9.1.Use 10 test plants of a susceptible tomato cultivar (e.g. Moneymaker or cultivar with equivalent susceptibility as determined by the testing laboratory) at the third true leaf stage for each sample. For cultural details, see Appendix 8. Alternatively, use eggplants (e.g. cultivar Black Beauty or cultivars with equivalent susceptibility), use only plants at leaf stage two to three up to full expansion of the third true leaf. Symptoms have been show to be less severe and to develop more slowly in eggplant. Where possible, it is therefore recommended to use tomato seedlings.

9.2.

Distribute 100 µl of sample extract between the test plants.

9.2.1.Syringe inoculation

Inoculate the plant stems just above the cotyledons using a syringe fitted with a hypodermic needle (not less than 23G). Distribute the sample between the test plants.

9.2.2.Slit inoculation

Holding the plant between two fingers, pipette a drop (approximately 5 - 10 µl) of the suspended pellet on the stem between the cotyledons and the first leaf.

Using a sterile scalpel, make a diagonal slit, about 1.0 cm long and approximately 2/3 of the stem thickness deep, starting the cut from the pellet drop.

Seal the cut with sterile vaseline from a syringe.

9.3.Inoculate by the same technique, five seedlings with an aqueous suspension of 10⁵ to 10⁶ cells per ml prepared from a 48 hr culture of a virulent biovar 2 strain of R. solanacearum as a positive control and with pellet buffer (Appendix 4) as negative control. Separate positive and negative control plants from the other plants to avoid cross-contamination.

9.4.Grow the test plants in quarantine facilities for up to four weeks at 25 to 30 °C and high relative humidity with appropriate watering to prevent waterlogging or wilting through water deficiency. To avoid contamination incubate positive control and negative control plants on clearly separated benches in a glasshouse or growth chamber or, in case space is limited, ensure strict separation between treatments. If plants for different samples must be incubated close together, separate them with appropriate screens. When fertilising, watering, inspecting and any other manipulations take great care to avoid cross-contamination. It is essential to keep glasshouses and growth chambers free of all insect pests since they may transmit the bacterium from sample to sample.

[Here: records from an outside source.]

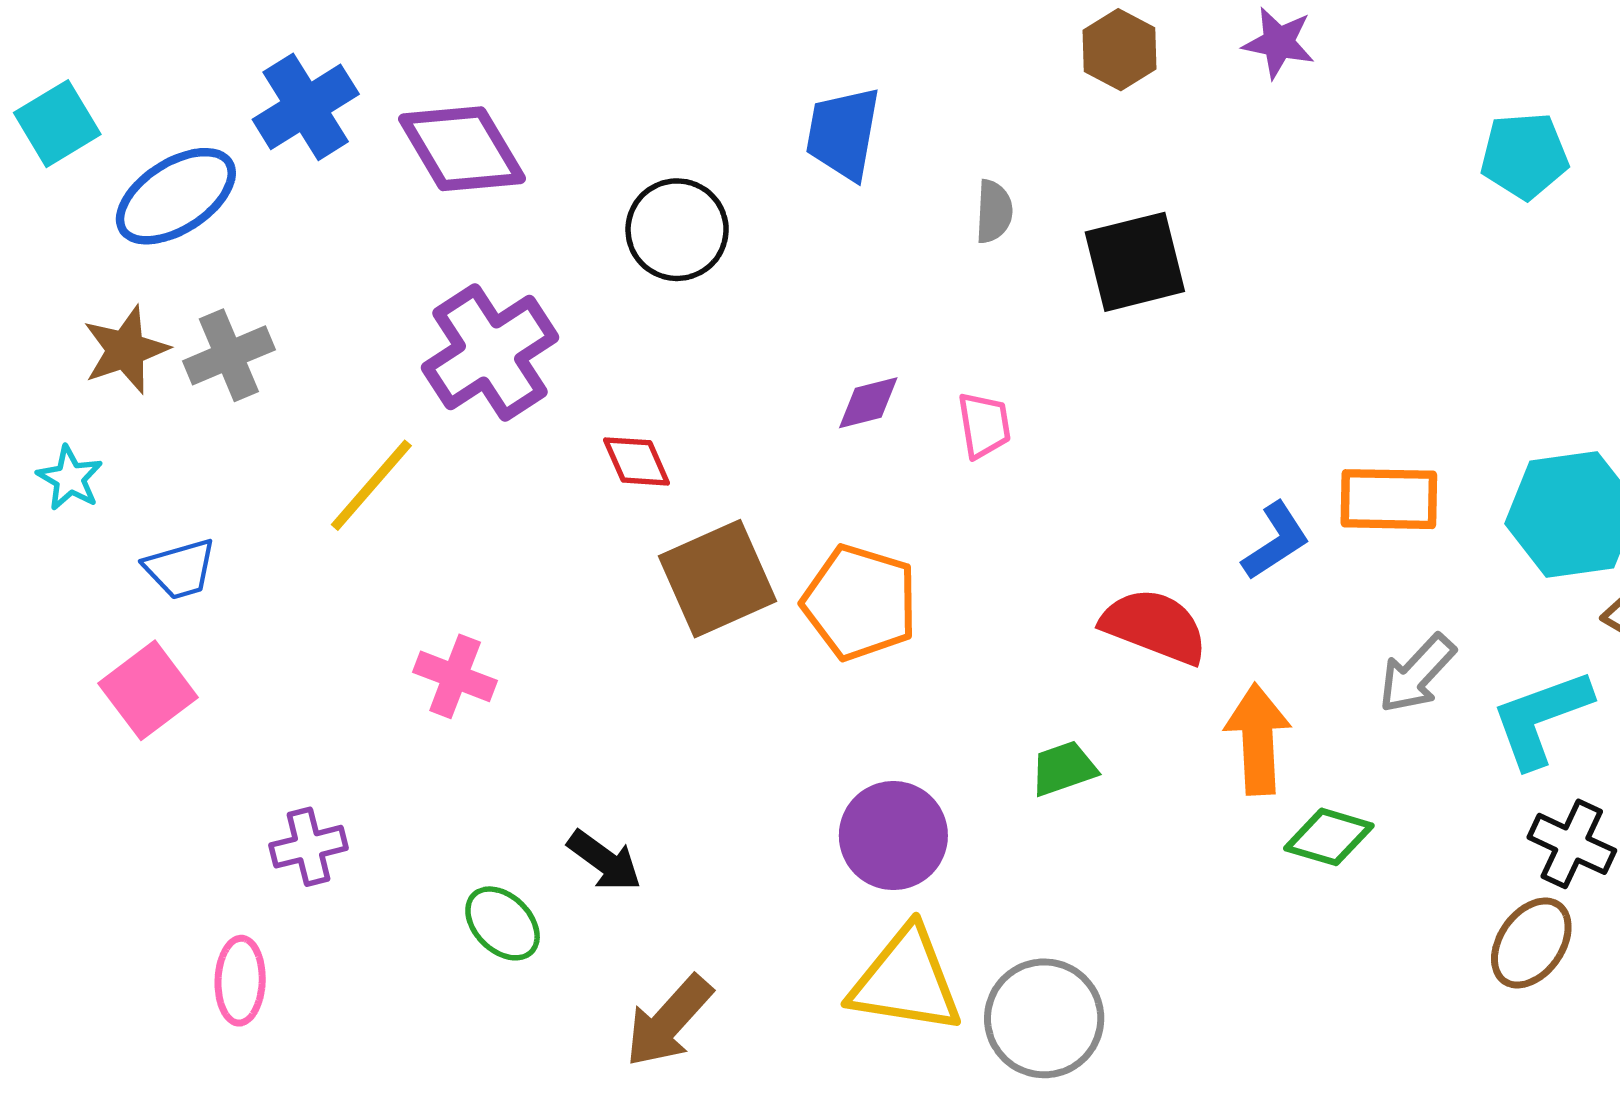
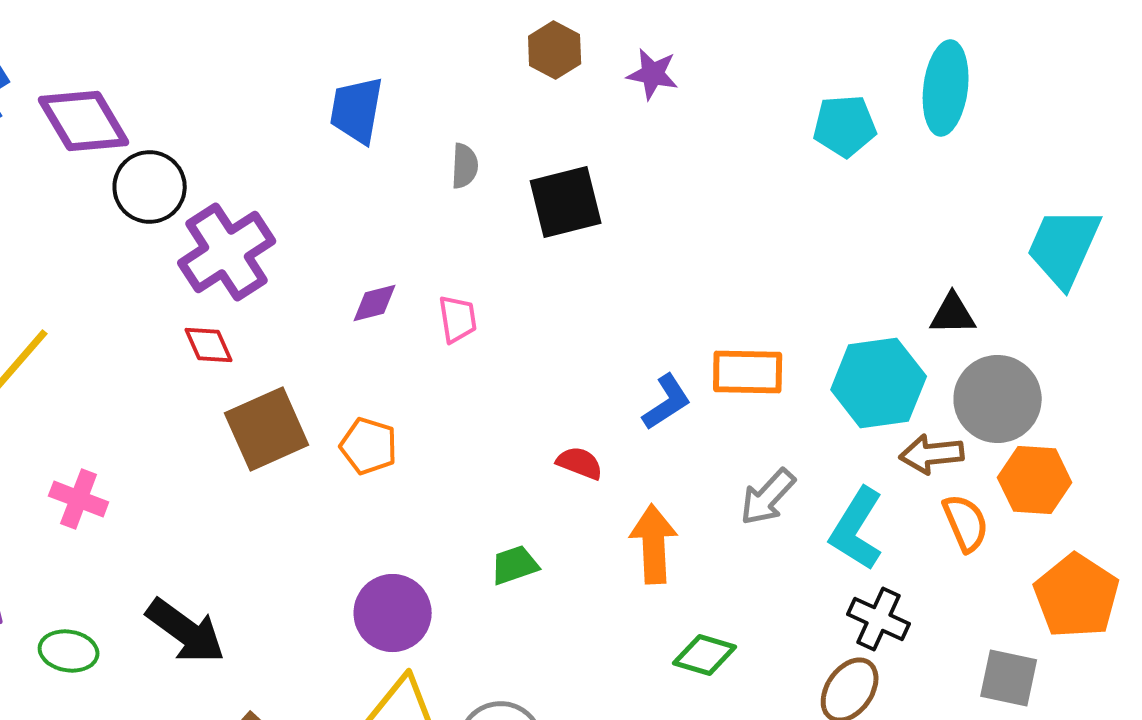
purple star: (1279, 43) -> (653, 74), moved
black circle: (677, 230) -> (150, 187), moved
purple cross: (490, 353) -> (227, 252), moved
orange pentagon: (860, 602) -> (369, 446), size x0.7
red semicircle: (1154, 626) -> (580, 463), size x0.6
cyan L-shape: (1541, 718) -> (857, 529), turned -38
green diamond: (1329, 837) -> (705, 655), moved
black arrow: (604, 861) -> (186, 631), size x1.5
green ellipse: (503, 923) -> (69, 651), moved, turned -36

Observe for symptoms of wilting, epinasty, chlorosis and/or stunting.

9.5.Isolate from infected plants (Section II.3.) and identify purified cultures of presumptive R. solanacearum (Section VI.B.).

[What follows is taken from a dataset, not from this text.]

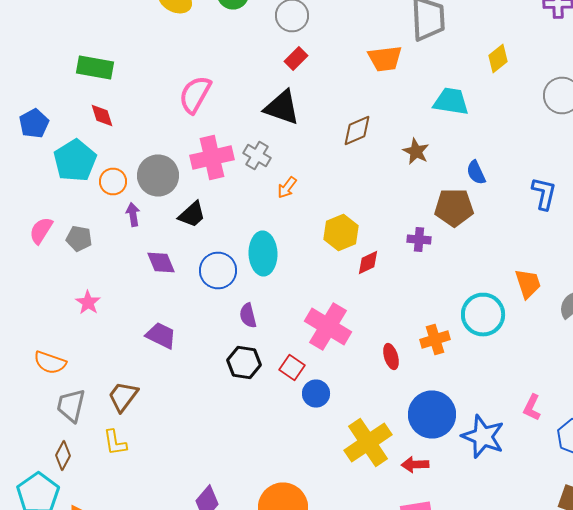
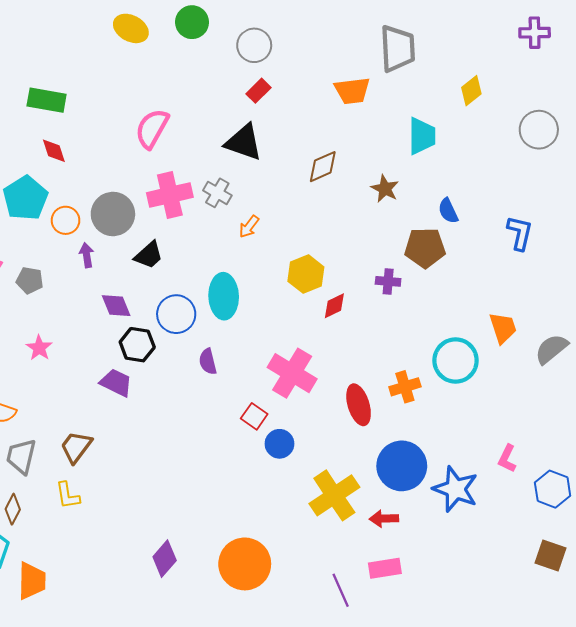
cyan trapezoid: (451, 102) -> (422, 136), turned 81
red ellipse: (391, 356) -> (359, 405), size x1.5
black hexagon: (244, 362) -> (137, 345), moved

9.6.If no symptoms are observed after three weeks perform IF/PCR/Isolation on a composite sample of 1 cm stem sections of each test plant taken above the inoculation site. If the test is positive perform dilution plating (section 4.1).

9.7.Identify any purified cultures of presumptive R. solanacearum (Section VI.B.).

Interpretation of the bioassay test results

Valid Bioassay test results are obtained when plants of the positive control show typical symptoms, the bacteria can be reisolated from these plants and no symptoms are found on the negative controls.

The bioassay test is negative if test plants are not infected by R. solanacearum, and provided that R. solanacearum is detected in positive controls.

The bioassay test is positive if the test plants are infected by R. solanacearum.